My case is a bit exceptional in that I'm in complete control of all configuration of all Jenkins clusters at my company, which are configured using ansible and configuration as code, so I've got the Jenkins version and plug-in versions all locked in so there should be no surprises if the name Mangler class changed in a subsequent release.

Importing and using the name Mangler class worked just fine, however it turned out to be completely unnecessary since I can just get the build directory (to construct the path to the artifacts on the controller) from the project/job object. So my shared library function is even simpler now and safer because it doesn't need to use any core or plug in classes.

Most importantly, I've now got a robust and highly performant workaround to the old issue of very sluggish copying of artifacts.
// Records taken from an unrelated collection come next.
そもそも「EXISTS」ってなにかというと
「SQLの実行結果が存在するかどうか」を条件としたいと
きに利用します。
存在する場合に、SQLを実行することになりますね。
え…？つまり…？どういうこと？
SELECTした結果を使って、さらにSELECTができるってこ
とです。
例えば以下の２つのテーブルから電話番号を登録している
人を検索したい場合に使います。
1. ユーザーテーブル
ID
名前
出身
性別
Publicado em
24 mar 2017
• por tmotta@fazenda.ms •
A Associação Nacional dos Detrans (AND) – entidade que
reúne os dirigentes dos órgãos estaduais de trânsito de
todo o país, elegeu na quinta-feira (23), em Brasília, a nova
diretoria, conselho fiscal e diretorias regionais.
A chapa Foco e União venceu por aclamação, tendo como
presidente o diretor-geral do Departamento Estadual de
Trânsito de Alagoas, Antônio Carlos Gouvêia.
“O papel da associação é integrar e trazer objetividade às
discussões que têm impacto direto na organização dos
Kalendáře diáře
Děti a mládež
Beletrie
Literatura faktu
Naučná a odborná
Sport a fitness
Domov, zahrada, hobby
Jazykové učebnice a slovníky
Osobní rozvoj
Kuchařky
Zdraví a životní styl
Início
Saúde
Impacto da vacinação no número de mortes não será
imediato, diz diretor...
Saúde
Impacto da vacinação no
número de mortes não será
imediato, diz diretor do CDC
I'm getting about a 12-15x performance boost here. (We have several large artifacts) Thanks for your time..

On Tuesday, March 2, 2021 at 11:38:17 PM UTC-8 [hidden email] wrote:


Le mer. 3 mars 2021 à 06:44, Tim Black <[hidden email]> a écrit :
Think I found it: NameMangler.apply(). Would it be possible/advised to import the NameMangler class in my Shared Library vars/scpArtifacts.groovy (assuming my Jenkins instance has branch-api plugin installed, which it does.) Something like this:

```
import jenkins.branch.NameMangler
def mangled_branch_name = NameMangler.apply(branch_name)
```

I'll try this out in the morning, just curious if anyone can confirm whether this looks feasible or I'm way off track. Thanks.
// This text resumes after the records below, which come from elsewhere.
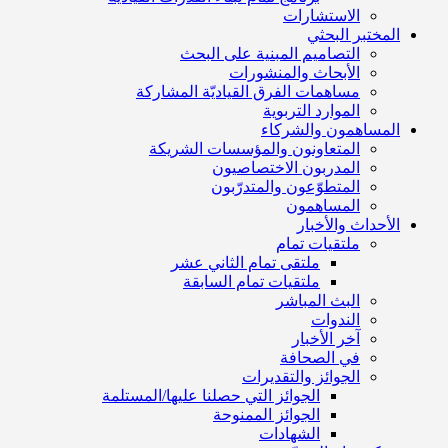
الاستشارات
المختبر البحثي
التصاميم المبنية على البحث
الأبحاث والمنشورات
مساهمات الفرق القياديّة المشاركة
الموارد التربوية
المساهمون والشركاء
المتعاونون والمؤسسات الشريكة
المدربون الاختصاصيون
المتطوّعون والمتدرّبون
المساهمون
الأحداث والأخبار
ملتقيات تمام
ملتقى تمام الثاني عشر
ملتقيات تمام السابقة
البث المباشر
الندوات
آخر الأخبار
في الصحافة
الجوائز والتقديرات
الجوائز التي حصلنا عليها/المستلمة
الجوائز الممنوحة
الشهادات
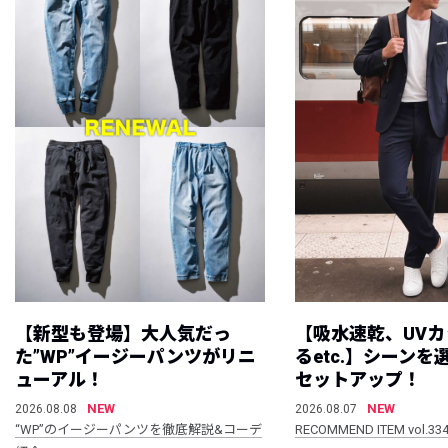
【新型も登場】大人気だっ
【吸水速乾、UV
た”WP”イージーパンツがリニ
るetc.】シーン
ューアル！
セットアップ！
NEW
NEW
2026.08.08
2026.08.07
“WP”のイージーパンツを徹底解説&コーデ
RECOMMEND ITEM vol.33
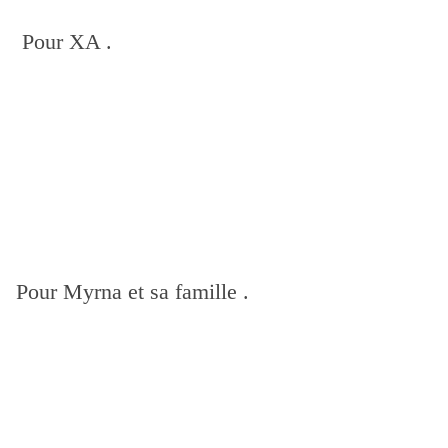
Pour XA .
Pour Myrna et sa famille .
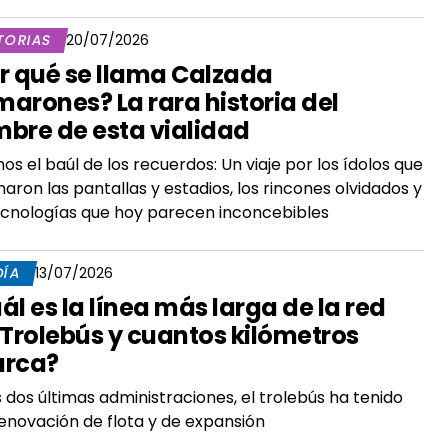
TORIAS
20/07/2026
r qué se llama Calzada
arones? La rara historia del
bre de esta vialidad
os el baúl de los recuerdos: Un viaje por los ídolos que
aron las pantallas y estadios, los rincones olvidados y
ecnologías que hoy parecen inconcebibles
DÍA
13/07/2026
ál es la línea más larga de la red
 Trolebús y cuantos kilómetros
arca?
s dos últimas administraciones, el trolebús ha tenido
enovación de flota y de expansión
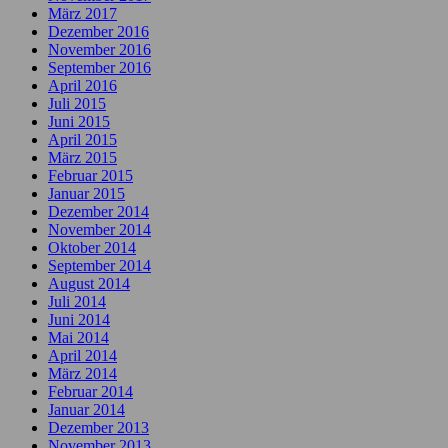
März 2017
Dezember 2016
November 2016
September 2016
April 2016
Juli 2015
Juni 2015
April 2015
März 2015
Februar 2015
Januar 2015
Dezember 2014
November 2014
Oktober 2014
September 2014
August 2014
Juli 2014
Juni 2014
Mai 2014
April 2014
März 2014
Februar 2014
Januar 2014
Dezember 2013
November 2013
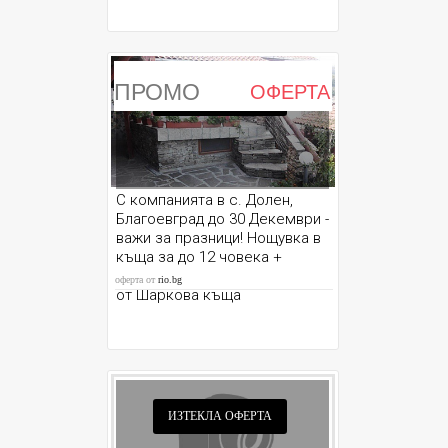
ПРОМО
ОФЕРТА
ИЗТЕКЛА ОФЕРТА
С компанията в с. Долен,
Благоевград до 30 Декември -
важи за празници! Нощувка в
къща за до 12 човека +
паркинг и градина с барбекю,
оферта от
rio.bg
от Шаркова къща
ИЗТЕКЛА ОФЕРТА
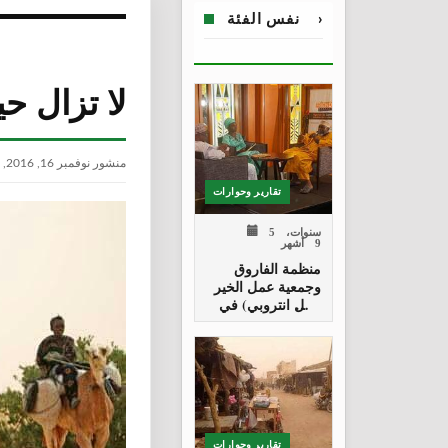
›
نفس الفئة
لا تزال ح
منشور نوفمبر 16, 2016, 4:49 م
تقارير وحوارات
5 سنوات،
9 أشهر
منظمة الفاروق
وجمعية عمل الخير
(فيل انتروبي) في
لقاء تلفيزوني
تقارير وحوارات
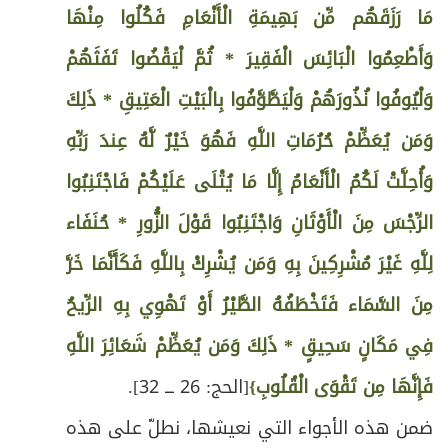
مَا رَزَقَهُم مِّن بَهِيمَةِ الْأَنْعَامِ فَكُلُوا مِنْهَا
وَأَطْعِمُوا الْبَائِسَ الْفَقِيرَ * ثُمَّ لْيَقْضُوا تَفَثَهُمْ
وَلْيُوفُوا نُذُورَهُمْ وَلْيَطَّوَّفُوا بِالْبَيْتِ الْعَتِيقِ * ذَلِكَ
وَمَن يُعَظِّمْ حُرُمَاتِ اللَّهِ فَهُوَ خَيْرٌ لَّهُ عِندَ رَبِّهِ
وَأُحِلَّتْ لَكُمُ الْأَنْعَامُ إِلَّا مَا يُتْلَى عَلَيْكُمْ فَاجْتَنِبُوا
الرِّجْسَ مِنَ الْأَوْثَانِ وَاجْتَنِبُوا قَوْلَ الزُّورِ * حُنَفَاء
لِلَّهِ غَيْرَ مُشْرِكِينَ بِهِ وَمَن يُشْرِكْ بِاللَّهِ فَكَأَنَّمَا خَرَّ
مِنَ السَّمَاء فَتَخْطَفُهُ الطَّيْرُ أَوْ تَهْوِي بِهِ الرِّيحُ
فِي مَكَانٍ سَحِيقٍ * ذَلِكَ وَمَن يُعَظِّمْ شَعَائِرَ اللَّهِ
فَإِنَّهَا مِن تَقْوَى الْقُلُوبِ}
[الحج: 26 ـــ 32].
ضمن هذه الأجواء التي نعيشها، نطلّ على هذه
Using core java classes from Jenkins pipeline shared library is generally strongly discouraged.
This could break from one day to another without notice.
What you're working on looks like it should rather be done in a full-blown Jenkins plugin.
(If not, this discussion should be on the users mailing list)
 

On Tuesday, March 2, 2021 at 8:03:57 PM UTC-8 Jesse Glick wrote:
The principal class to look at is `MultiBranchProject`.